Quero descobrir as regras do "jogo da vida", agindo bem de acordo com o Autor destas regras. Creio que as leis foram feitas para nos conduzir à vida e à felicidade.

quinta-feira, 29 de outubro de 2009

SEPARAÇÕES

Assim, também, todos nós,

judeus e não-judeus,

escravos e livres,

fomos batizados num só corpo

pelo mesmo Espírito.

E a todos nós foi dado

de beber do mesmo Espírito.

1 Coríntios 12.13 (leia 12.3-7,12-13) BLH

Um dos pontos revolucionários do evangelho é o “nivelamento” que traz à comunidade, quando posto em prática. Acaba com as mais radicais discriminações: religião, classe e sexo. O evangelho legítimo é o da reconciliação e não de alienação!

As palavras do texto foram escritas justamente porque havia resistência a esta tendência! Havia aqueles que ainda se julgavam superiores e não conseguiam se colocar em pé de igualdade com os outros. Achavam-se no direito de julgar certas pessoas como inferiores e, até, como pessoas rejeitadas por Deus... Tomavam o lugar de juiz dos outros, não conseguiam vencer os preconceitos.
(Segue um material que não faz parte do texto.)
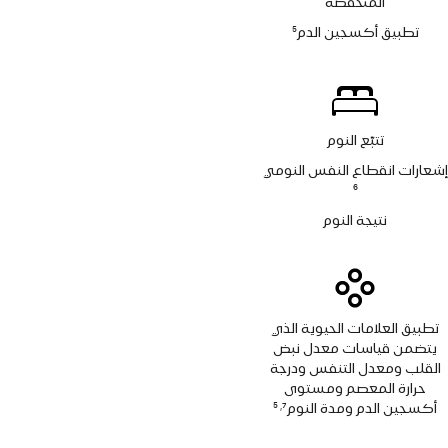
المنخفضة
تطبيق أكسجين الدم
5
حاشية
تتبّع النوم
إشعارات انقطاع النفس النومي
حاشية
6
نتيجة النوم
تطبيق العلامات الحيوية الذي
يتضمن قياسات معدل نبض
القلب ومعدل التنفس ودرجة
حرارة المعصم ومستوى
أكسجين الدم ومدة النوم
7
5
,
حاشية
حاشية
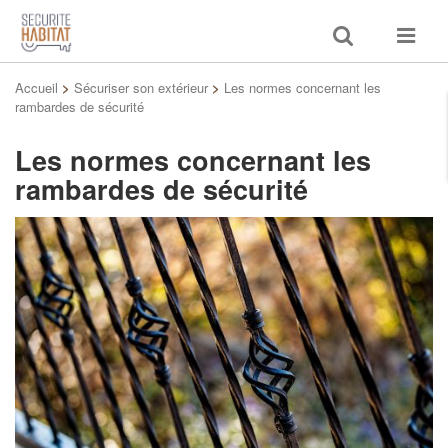
Toggle
Toggle
search
navigat
Accueil
>
Sécuriser son extérieur
>
Les normes concernant les
rambardes de sécurité
Les normes concernant les
rambardes de sécurité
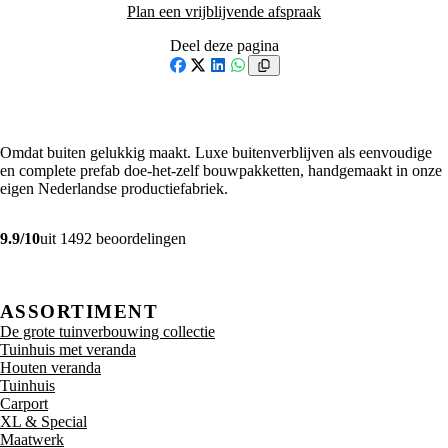
Plan een vrijblijvende afspraak
Deel deze pagina
Facebook
X
LinkedIn
WhatsApp
Omdat buiten gelukkig maakt. Luxe buitenverblijven als eenvoudige
en complete prefab doe-het-zelf bouwpakketten, handgemaakt in onze
eigen Nederlandse productiefabriek.
9.9/10
uit 1492 beoordelingen
ASSORTIMENT
De grote tuinverbouwing collectie
Tuinhuis met veranda
Houten veranda
Tuinhuis
Carport
XL & Special
Maatwerk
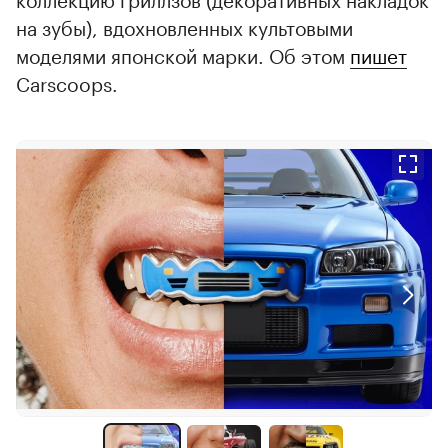
на зубы), вдохновленных культовыми
моделями японской марки. Об этом
пишет
Carscoops.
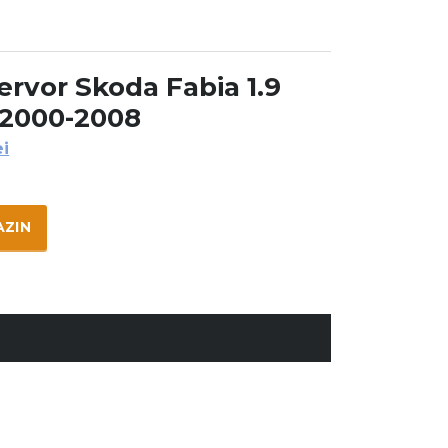
ervor Skoda Fabia 1.9
2000-2008
ei
AZIN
Muitas vezes, a religião CRIA separações. Vejo pessoas de certas igrejas julgando pessoas de outras igrejas porque as suas práticas religiosas e costumes sociais são diferentes dos seus. Sentem-se justificados por se separarem dos outros e formarem um grupo só com os que são iguais a eles. As divisões das igrejas hoje em dia são resultado da rejeição da igualdade do evangelho...
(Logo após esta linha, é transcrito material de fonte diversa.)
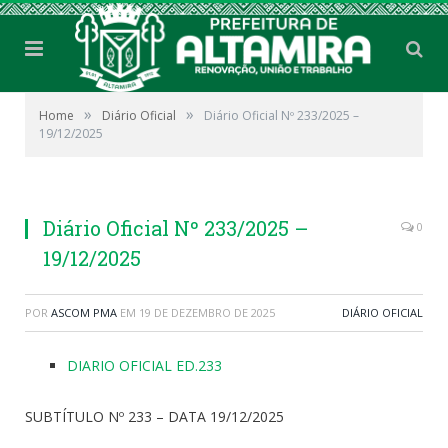
»
»
Home
Diário Oficial
Diário Oficial Nº 233/2025 –
19/12/2025
Diário Oficial Nº 233/2025 –
0
19/12/2025
POR
ASCOM PMA
EM
19 DE DEZEMBRO DE 2025
DIÁRIO OFICIAL
DIARIO OFICIAL ED.233
SUBTÍTULO Nº 233 – DATA 19/12/2025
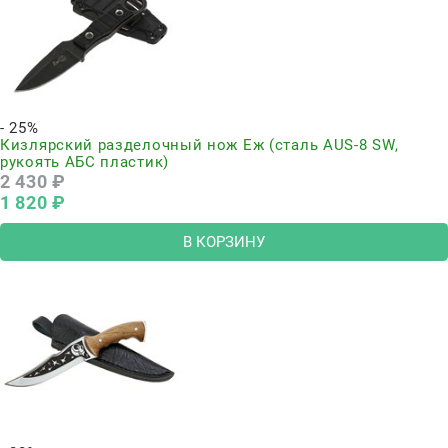
- 25%
Кизлярский разделочный нож Еж (сталь AUS-8 SW,
рукоять АБС пластик)
2 430
 ₽
1 820
 ₽
В КОРЗИНУ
quarta-feira, 28 de outubro de 2009

JESUS: O SELO DA ALIANÇA

Assim também, depois do jantar, pegou o cálice e disse:

Este cálice é o novo acordo feito por Deus com o seu povo,

acordo que é selado com o meu sangue.

Cada vez que vocês beberem deste cálice,

façam isso em memória de mim.

1 Coríntios 11.25 (leia 11.23-26) – BLH

Paulo citou a frase: "Selado com o meu sangue," usado por Jesus durante a última ceia com os discípulos. Isto quer dizer: quando Jesus estava pendurado na cruz, Ele não estava lá como vítima sacrifical e como representante da humanidade, tomando sobre si a ira de Deus em nosso lugar, mas, como Deus selando um acordo de sangue, em pé de igualdade com o ser humano. A vítima sacrifical não se entrega por vontade própria, não está em condições de selar acordos. Quem "sela acordos" são pessoas autônomas, agindo por vontade própria. Jesus foi à cruz por iniciativa própria e não como vítima inocente de circunstâncias.
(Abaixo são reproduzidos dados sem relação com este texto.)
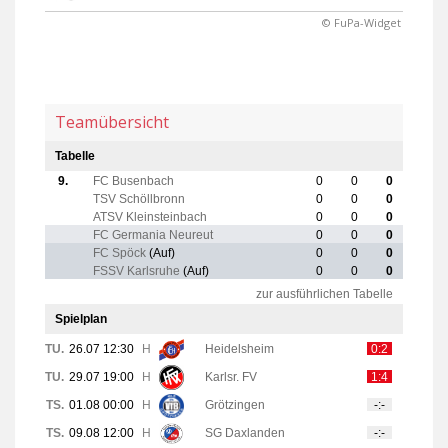
© FuPa-Widget
Teamübersicht
Tabelle
9.
FC Busenbach
0
0
0
TSV Schöllbronn
0
0
0
ATSV Kleinsteinbach
0
0
0
FC Germania Neureut
0
0
0
FC Spöck
(Auf)
0
0
0
FSSV Karlsruhe
(Auf)
0
0
0
zur ausführlichen Tabelle
Spielplan
TU.
26.07 12:30
H
Heidelsheim
0:2
TU.
29.07 19:00
H
Karlsr. FV
1:4
TS.
01.08 00:00
H
Grötzingen
-:-
TS.
09.08 12:00
H
SG Daxlanden
-:-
O cálice representa, não a ira de Deus, descarregada contra alguma vítima inocente, mas o fato do perdão ter o seu preço. O preço do perdão é o compromisso. O sangue representa compromisso de ambas as partes, de ir até às últimas conseqüências, até o fim. O cálice simboliza a completa lealdade de ambas as partes.

terça-feira, 27 de outubro de 2009

A PESSOA MAIS AMADA NO MUNDO

Não tenho direito de ficar orgulhoso

por anunciar o evangelho.

Afinal de contas é minha obrigação fazer isso.

Ai de mim se não anunciar o evangelho.

1 Coríntios 9.16 (leia 9.16-19,22-23) – BLH

O que é o evangelho para mim? Qual é sua mensagem básica que atinge a parte mais profunda do meu ser? - Ninguém no mundo é mais amado por Deus do que eu! Sou o objeto do amor de Deus, sou um milagre! Não sou inferior a ninguém aos olhos de Deus. Sou diferente, pior não! Se Deus me ama, eu deveria também me amar! Não devo desprezar quem Deus ama. Não devo me desprezar. Ao afirmar isto a meu respeito, posso passar a afirmar o mesmo a respeito aos outros, independente de quem são. Deus ama cada um como se fosse único no mundo! Diante deste fato, devo também amar os outros, especialmente os que estão ao meu alcance.

No lugar do orgulho o evangelho me leva a proclamação do amor de Deus através de palavras, acompanhadas pelos atos. O evangelho é a mensagem de que Deus quer o nosso bem, que tenhamos a vida, que aceitemos o perdão divino, que nós nos perdoemos também, que sejamos libertados de tudo que nos prejudica e que sejamos libertados para vivermos em amor para com Deus e toda a sua criação.